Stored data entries
----

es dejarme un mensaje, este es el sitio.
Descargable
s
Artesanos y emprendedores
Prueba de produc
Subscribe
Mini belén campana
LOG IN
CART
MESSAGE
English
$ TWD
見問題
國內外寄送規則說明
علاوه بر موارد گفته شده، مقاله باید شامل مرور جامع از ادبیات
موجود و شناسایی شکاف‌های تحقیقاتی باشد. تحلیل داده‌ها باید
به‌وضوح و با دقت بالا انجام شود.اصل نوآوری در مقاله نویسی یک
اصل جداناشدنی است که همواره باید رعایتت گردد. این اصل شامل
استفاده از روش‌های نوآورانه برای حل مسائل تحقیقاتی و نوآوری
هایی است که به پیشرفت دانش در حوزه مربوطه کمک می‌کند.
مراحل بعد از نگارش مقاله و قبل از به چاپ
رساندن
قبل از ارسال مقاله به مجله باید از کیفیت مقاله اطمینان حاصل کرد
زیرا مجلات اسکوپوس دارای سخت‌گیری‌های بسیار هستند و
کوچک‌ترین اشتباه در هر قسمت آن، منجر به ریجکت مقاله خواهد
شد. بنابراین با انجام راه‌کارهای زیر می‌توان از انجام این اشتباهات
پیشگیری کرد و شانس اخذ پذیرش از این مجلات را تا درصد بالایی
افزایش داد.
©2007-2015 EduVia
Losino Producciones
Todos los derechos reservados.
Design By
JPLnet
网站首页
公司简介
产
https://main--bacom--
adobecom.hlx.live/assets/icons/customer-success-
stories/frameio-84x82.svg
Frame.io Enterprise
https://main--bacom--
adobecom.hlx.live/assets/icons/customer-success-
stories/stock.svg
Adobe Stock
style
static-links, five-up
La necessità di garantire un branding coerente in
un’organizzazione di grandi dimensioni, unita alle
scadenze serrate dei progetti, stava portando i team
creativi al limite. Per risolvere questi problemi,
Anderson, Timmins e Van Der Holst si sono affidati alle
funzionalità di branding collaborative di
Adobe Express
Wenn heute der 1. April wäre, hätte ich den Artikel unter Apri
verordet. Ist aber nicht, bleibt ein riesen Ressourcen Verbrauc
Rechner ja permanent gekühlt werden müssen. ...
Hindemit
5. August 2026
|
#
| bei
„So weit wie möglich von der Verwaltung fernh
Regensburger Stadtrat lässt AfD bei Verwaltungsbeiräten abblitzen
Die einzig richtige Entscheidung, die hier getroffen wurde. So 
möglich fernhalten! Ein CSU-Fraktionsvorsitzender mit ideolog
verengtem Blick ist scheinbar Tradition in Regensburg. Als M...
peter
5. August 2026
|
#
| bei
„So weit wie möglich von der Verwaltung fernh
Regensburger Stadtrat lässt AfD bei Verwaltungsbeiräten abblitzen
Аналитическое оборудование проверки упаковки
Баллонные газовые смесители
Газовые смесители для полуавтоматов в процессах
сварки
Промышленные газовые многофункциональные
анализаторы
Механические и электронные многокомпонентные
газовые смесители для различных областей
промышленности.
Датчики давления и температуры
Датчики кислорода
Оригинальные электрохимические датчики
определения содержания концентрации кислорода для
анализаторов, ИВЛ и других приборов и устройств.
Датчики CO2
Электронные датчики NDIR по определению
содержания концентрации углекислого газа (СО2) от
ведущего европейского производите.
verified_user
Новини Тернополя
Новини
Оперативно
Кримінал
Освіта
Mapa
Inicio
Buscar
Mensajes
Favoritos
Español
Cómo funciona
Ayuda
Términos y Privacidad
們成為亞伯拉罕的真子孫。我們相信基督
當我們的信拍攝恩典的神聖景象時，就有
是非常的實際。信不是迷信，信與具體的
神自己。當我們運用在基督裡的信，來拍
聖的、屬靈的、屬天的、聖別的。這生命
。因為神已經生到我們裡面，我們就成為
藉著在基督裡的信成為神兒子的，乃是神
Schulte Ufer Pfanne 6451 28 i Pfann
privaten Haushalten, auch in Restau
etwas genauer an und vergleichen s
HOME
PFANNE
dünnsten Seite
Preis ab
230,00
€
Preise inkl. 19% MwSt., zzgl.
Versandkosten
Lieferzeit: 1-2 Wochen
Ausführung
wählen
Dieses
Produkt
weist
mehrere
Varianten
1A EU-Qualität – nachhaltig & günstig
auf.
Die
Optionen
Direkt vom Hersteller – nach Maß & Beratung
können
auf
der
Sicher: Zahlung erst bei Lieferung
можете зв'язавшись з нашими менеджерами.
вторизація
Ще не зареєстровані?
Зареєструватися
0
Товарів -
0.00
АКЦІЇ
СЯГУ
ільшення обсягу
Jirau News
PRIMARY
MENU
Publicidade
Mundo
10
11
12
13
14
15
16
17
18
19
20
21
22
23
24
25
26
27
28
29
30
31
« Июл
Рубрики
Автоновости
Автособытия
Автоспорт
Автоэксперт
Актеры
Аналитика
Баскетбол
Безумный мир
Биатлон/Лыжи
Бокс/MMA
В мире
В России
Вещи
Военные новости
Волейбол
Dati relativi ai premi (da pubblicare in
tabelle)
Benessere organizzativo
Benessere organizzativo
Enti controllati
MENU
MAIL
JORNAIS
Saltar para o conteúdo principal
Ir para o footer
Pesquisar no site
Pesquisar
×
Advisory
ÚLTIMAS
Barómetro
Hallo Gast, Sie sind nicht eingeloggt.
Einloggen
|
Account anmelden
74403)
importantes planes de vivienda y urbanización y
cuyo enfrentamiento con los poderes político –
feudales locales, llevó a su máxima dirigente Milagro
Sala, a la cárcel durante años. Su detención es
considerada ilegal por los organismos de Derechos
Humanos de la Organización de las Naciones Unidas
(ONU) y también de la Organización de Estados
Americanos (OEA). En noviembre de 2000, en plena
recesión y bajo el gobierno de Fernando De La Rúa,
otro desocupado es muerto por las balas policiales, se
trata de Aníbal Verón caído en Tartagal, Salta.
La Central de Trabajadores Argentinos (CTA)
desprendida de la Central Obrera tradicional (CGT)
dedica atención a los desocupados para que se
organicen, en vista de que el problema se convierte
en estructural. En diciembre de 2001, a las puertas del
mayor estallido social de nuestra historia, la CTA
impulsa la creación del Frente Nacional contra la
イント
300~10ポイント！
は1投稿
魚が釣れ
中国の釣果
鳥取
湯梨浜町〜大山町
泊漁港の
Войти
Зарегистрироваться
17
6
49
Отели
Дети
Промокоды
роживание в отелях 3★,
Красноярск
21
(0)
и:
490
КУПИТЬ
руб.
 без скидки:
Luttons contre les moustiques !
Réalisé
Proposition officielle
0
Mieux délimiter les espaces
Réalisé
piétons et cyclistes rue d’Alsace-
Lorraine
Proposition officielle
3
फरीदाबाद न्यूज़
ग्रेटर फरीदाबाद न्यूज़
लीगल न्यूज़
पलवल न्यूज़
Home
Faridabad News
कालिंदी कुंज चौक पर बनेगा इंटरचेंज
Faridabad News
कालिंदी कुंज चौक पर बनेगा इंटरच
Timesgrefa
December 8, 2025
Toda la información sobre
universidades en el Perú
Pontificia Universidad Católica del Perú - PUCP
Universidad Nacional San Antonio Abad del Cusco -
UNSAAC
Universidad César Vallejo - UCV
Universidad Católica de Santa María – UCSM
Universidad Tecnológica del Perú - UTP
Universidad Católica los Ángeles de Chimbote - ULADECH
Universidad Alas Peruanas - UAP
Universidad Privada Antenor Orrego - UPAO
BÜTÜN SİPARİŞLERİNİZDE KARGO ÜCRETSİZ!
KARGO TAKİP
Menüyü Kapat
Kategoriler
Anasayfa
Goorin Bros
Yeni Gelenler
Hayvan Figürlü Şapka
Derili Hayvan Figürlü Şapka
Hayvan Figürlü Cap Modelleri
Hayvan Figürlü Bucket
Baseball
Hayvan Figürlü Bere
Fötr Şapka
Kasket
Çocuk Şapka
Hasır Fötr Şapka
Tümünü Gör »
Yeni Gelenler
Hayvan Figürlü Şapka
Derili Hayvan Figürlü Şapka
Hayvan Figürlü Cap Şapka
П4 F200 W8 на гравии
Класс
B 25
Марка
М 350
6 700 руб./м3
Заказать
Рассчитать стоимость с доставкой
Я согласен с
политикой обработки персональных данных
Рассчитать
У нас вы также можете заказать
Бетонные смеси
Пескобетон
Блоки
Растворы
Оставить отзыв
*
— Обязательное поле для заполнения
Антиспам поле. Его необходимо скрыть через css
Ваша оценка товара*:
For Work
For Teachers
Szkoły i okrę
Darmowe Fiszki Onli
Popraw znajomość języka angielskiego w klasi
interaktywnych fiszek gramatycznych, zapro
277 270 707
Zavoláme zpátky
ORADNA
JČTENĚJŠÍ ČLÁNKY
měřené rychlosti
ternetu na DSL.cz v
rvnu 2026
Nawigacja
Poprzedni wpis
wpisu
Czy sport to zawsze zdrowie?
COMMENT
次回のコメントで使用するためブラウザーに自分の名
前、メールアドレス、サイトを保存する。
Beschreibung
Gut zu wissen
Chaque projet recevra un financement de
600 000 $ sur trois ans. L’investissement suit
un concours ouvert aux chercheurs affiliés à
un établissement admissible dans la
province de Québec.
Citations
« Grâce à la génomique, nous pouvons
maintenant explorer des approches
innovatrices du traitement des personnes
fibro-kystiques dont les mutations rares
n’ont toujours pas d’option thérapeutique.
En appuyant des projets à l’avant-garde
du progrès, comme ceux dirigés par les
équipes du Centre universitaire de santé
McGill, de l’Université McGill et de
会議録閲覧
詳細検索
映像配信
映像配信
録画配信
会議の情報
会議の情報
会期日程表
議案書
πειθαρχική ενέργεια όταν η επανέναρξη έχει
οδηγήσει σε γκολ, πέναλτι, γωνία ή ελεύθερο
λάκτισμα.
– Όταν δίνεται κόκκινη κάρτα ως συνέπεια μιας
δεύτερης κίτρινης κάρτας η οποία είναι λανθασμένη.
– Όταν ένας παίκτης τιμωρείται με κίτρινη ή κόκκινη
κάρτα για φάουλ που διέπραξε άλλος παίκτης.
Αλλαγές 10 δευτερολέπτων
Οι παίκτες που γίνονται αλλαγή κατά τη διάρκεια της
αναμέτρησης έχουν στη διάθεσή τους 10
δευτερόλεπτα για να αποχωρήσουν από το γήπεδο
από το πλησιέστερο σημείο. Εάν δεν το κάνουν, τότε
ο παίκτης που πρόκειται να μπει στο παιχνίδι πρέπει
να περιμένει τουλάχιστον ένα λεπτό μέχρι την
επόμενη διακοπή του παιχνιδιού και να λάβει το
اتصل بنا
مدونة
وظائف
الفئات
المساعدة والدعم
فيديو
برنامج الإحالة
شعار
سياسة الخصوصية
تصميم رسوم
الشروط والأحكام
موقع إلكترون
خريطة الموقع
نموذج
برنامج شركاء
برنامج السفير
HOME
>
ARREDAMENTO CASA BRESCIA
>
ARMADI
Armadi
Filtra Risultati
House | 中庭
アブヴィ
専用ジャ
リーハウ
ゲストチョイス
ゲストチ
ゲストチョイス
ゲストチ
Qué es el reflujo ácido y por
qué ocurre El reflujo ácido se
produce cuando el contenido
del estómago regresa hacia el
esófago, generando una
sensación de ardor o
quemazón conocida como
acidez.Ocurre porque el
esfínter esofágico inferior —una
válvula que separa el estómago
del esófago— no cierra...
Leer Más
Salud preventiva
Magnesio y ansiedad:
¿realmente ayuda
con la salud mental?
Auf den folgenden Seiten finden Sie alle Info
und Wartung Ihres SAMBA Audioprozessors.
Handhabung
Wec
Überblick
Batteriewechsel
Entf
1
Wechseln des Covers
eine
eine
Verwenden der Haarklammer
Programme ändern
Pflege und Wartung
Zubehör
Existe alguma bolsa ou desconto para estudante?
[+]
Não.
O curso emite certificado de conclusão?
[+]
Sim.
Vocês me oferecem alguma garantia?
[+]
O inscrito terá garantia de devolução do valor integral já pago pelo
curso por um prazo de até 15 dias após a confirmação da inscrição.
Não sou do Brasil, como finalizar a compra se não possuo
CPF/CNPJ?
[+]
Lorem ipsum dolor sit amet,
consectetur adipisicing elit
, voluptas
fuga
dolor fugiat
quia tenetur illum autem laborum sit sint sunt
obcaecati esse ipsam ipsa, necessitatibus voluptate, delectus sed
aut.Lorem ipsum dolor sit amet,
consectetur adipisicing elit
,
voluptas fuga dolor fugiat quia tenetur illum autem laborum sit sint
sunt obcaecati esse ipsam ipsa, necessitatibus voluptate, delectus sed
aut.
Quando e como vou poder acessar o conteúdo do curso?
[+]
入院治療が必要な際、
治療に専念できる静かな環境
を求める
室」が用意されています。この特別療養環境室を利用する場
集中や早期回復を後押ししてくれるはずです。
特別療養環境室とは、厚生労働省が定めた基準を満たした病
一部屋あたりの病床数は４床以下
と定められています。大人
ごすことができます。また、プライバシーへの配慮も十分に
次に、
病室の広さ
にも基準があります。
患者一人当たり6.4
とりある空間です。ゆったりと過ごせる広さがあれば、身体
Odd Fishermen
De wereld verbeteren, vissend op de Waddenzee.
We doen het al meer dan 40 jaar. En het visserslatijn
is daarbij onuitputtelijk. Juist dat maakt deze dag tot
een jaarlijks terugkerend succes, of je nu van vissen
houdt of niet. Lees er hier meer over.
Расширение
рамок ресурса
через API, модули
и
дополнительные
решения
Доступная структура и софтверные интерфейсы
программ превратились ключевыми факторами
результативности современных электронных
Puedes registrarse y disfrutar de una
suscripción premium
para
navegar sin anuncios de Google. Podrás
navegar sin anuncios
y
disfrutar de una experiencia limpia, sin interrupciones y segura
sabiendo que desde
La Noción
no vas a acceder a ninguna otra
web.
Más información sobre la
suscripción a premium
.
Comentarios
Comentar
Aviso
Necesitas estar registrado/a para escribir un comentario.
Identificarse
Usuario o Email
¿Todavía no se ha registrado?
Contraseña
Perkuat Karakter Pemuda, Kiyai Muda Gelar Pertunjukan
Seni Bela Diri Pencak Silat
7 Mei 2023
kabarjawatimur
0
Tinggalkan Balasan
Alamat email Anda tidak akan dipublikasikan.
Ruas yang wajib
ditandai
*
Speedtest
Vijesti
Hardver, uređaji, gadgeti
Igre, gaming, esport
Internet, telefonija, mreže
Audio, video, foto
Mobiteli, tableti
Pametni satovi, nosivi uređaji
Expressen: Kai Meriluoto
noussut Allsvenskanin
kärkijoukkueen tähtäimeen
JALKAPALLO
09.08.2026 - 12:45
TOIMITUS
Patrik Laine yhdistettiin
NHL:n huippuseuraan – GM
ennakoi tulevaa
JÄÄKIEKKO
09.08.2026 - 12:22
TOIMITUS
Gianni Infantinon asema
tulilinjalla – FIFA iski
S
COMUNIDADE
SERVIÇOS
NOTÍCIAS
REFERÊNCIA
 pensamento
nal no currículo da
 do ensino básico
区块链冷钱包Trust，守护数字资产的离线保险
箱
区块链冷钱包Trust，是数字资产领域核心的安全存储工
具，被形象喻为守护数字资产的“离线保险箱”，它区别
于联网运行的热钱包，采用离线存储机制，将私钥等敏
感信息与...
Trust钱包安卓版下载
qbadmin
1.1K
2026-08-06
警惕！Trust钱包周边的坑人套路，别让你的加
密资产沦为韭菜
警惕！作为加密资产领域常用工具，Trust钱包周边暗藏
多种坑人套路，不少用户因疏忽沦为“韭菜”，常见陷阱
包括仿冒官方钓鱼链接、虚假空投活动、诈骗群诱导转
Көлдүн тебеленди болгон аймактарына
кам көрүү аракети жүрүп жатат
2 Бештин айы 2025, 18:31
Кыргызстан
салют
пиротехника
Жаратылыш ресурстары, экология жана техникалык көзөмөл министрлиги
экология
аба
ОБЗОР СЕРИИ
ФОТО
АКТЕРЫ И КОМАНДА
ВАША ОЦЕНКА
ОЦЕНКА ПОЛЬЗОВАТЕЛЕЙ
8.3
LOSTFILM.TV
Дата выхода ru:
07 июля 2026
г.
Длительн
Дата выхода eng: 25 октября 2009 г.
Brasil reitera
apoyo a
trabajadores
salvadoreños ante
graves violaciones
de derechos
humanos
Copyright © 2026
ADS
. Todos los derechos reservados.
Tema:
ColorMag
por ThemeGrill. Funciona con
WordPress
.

----

The lines to extract from the data above begin with the line containing "Баллонные газовые смесители" and end with the line containing "Оригинальные электрохимические датчики". Extract them exactly, including both.

Баллонные газовые смесители
Газовые смесители для полуавтоматов в процессах
сварки
Промышленные газовые многофункциональные
анализаторы
Механические и электронные многокомпонентные
газовые смесители для различных областей
промышленности.
Датчики давления и температуры
Датчики кислорода
Оригинальные электрохимические датчики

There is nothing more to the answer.